習得は簡単ではなかったといいますが、最終的には同社でIT関連の仕事を請け負うまでに至りました。

現在は競技や他の仕事が忙しくプログラミング関連の仕事は休職中ですが、「フットサル選手を引退後、コードを書けるレベルまでにいけたらいいなとは思っています」と希望を話します。

世界を旅しながら働く夢を実現

そんな筏井さんに声をかけられた、元U20女子サッカー日本代表の藤田のぞみさん(31)も、10カ国を旅しながらエンジニアとして働いています。

「どこまでも走れた」と体力に自信があった藤田さんでしたが、22歳の時、オーバートレーニング症候群で思うようにプレーができなくなりました。

当時勤めていた会社での仕事も日常生活もままならず、所属していた浦和レッズレディース(現・プロリーグ「.WEリーグ」所属)を退団。

会社を退職し、地元の島根県に戻りました。そのリハビリ中に、「旅をしながら働いてみたい」という夢が生まれたそうです。

滞在中のインドから取材に応じてくれた元サッカー日本代表選手の藤田のぞみさん=本人提供
滞在中のインドから取材に応じてくれた元サッカー日本代表選手の藤田のぞみさん=本人提供

コロナ禍をきっかけに、もともと興味があったブログやウェブサイトを作成するソフトや、画像・動画編集のソフトを独学で学び始め、その内容をSNSに投稿。

投稿を目にした筏井さんが、タイムカプセル社長の相澤謙一郎さんを紹介したといいます。
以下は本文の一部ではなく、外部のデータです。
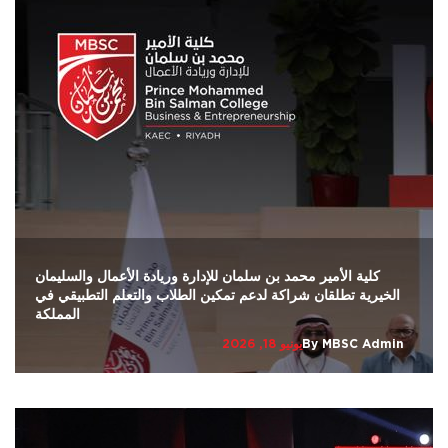
كلية الأمير محمد بن سلمان للإدارة وريادة الأعمال والسليمان
الخيرية تطلقان شراكة لدعم تمكين الطلاب والتعلم التطبيقي في
المملكة
MBSC Admin
By
يونيو 18, 2026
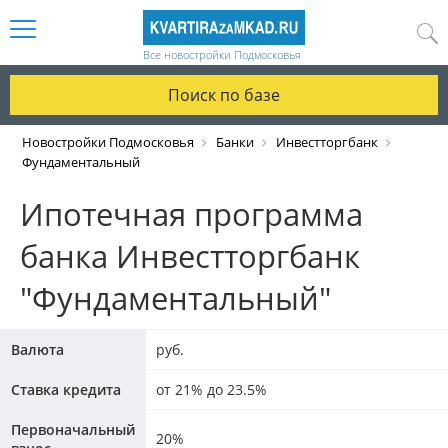
Все новостройки Подмосковья
Поиск по базе
Новостройки Подмосковья
Банки
Инвестторгбанк
Фундаментальный
Ипотечная программа
банка Инвестторгбанк
"Фундаментальный"
Валюта
руб.
Ставка кредита
от 21% до 23.5%
Первоначальный
20%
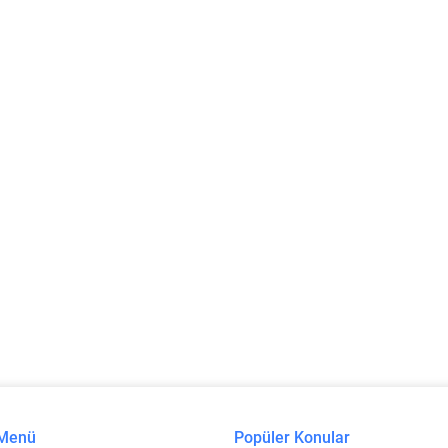
 Menü
Popüler Konular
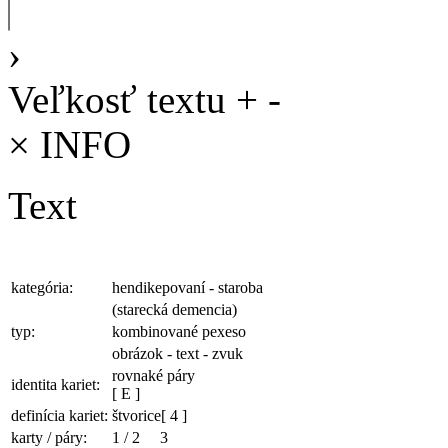
›
Veľkosť textu
+
-
×
INFO
Text
kategória:
hendikepovaní - staroba
(starecká demencia)
typ:
kombinované pexeso
obrázok - text - zvuk
rovnaké páry
identita kariet:
[ E ]
definícia kariet:
štvorice
[ 4 ]
karty / páry:
1
/
2
3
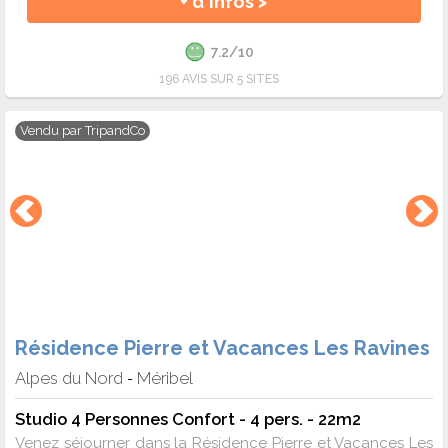
+ d'infos >
7.2/10
196 AVIS SUR 5 SITES
Vendu par
TripandCo
Résidence Pierre et Vacances Les Ravines
Alpes du Nord
Méribel
-
Studio 4 Personnes Confort - 4 pers. - 22m2
Venez séjourner dans la Résidence Pierre et Vacances Les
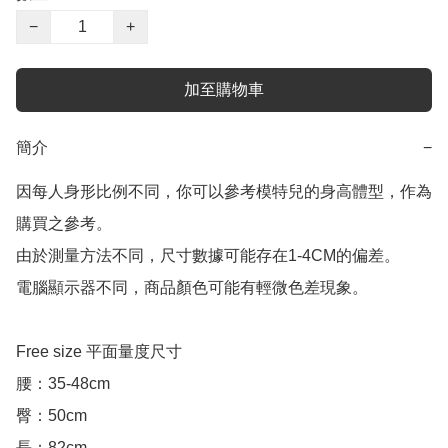
−
+
加至購物車
簡介
−
因每人身形比例不同，你可以參考模特兒的身高體型，作為
購買之參考。

由於測量方法不同，尺寸數據可能存在1-4CM的偏差。

電腦顯示器不同，商品顏色可能有輕微色差現象。

Free size 平面量度尺寸

腰：35-48cm

臀：50cm

長：82cm
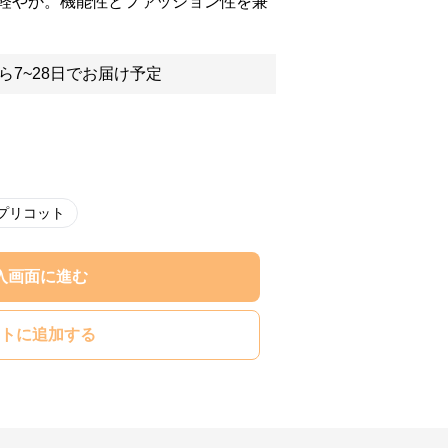
軽やか。機能性とファッション性を兼
ら7~28日でお届け予定
プリコット
入画面に進む
トに追加する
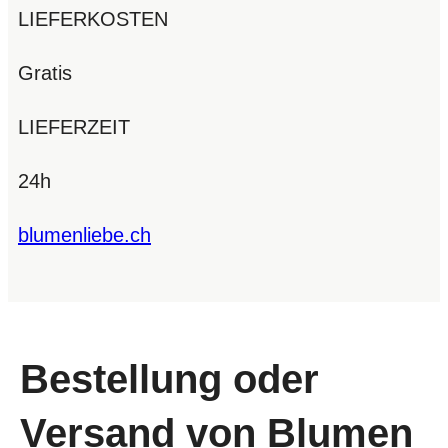
LIEFERKOSTEN
Gratis
LIEFERZEIT
24h
blumenliebe.ch
Bestellung oder
Versand von Blumen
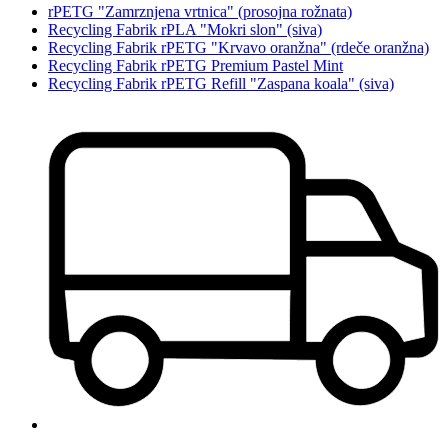
rPETG "Zamrznjena vrtnica" (prosojna rožnata)
Recycling Fabrik rPLA "Mokri slon" (siva)
Recycling Fabrik rPETG "Krvavo oranžna" (rdeče oranžna)
Recycling Fabrik rPETG Premium Pastel Mint
Recycling Fabrik rPETG Refill "Zaspana koala" (siva)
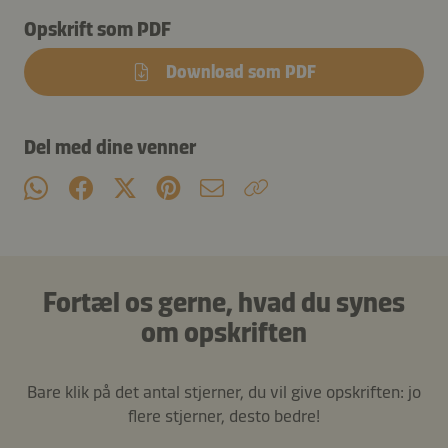
Opskrift som PDF
Download som PDF
Del med dine venner
Fortæl os gerne, hvad du synes
om opskriften
Bare klik på det antal stjerner, du vil give opskriften: jo
flere stjerner, desto bedre!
2021年4月から、藤田さんはフルタイムのアルバイト契約で入社しました。

サッカー選手時代の藤田のぞみさん。オーストラリアに渡ってファームステイをした経験もあります=本人提供
サッカー選手時代の藤田のぞみさん。オーストラリアに渡ってファームステイをした経験もあります=本人提供

1カ月間の研修後、2カ月目から業務を担当し始めた藤田さんは、思い描いていた「旅をしながら働く」を、ウェブエンジニアとして実現しました。

「アスリートは集中力があるので、プログラミングの習得スピードも早いかもしれません。私の場合、朝から仕事に取り組んで気づいたら夜だったということもよくあります」と話します。

「とはいえ、プログラミング言語やソフトはどんどん更新されるので、常に新しい情報に敏感になりつつ、自主学習をしたり、周りに助けてもらったりしながら、日々アップデートしています」

一人前になるまで2年半を費やした

ビーチバレー・スノーバレー選手の新井晴夏さん(26)も、タイムカプセルに所属しているアスリートエンジニアのひとりです。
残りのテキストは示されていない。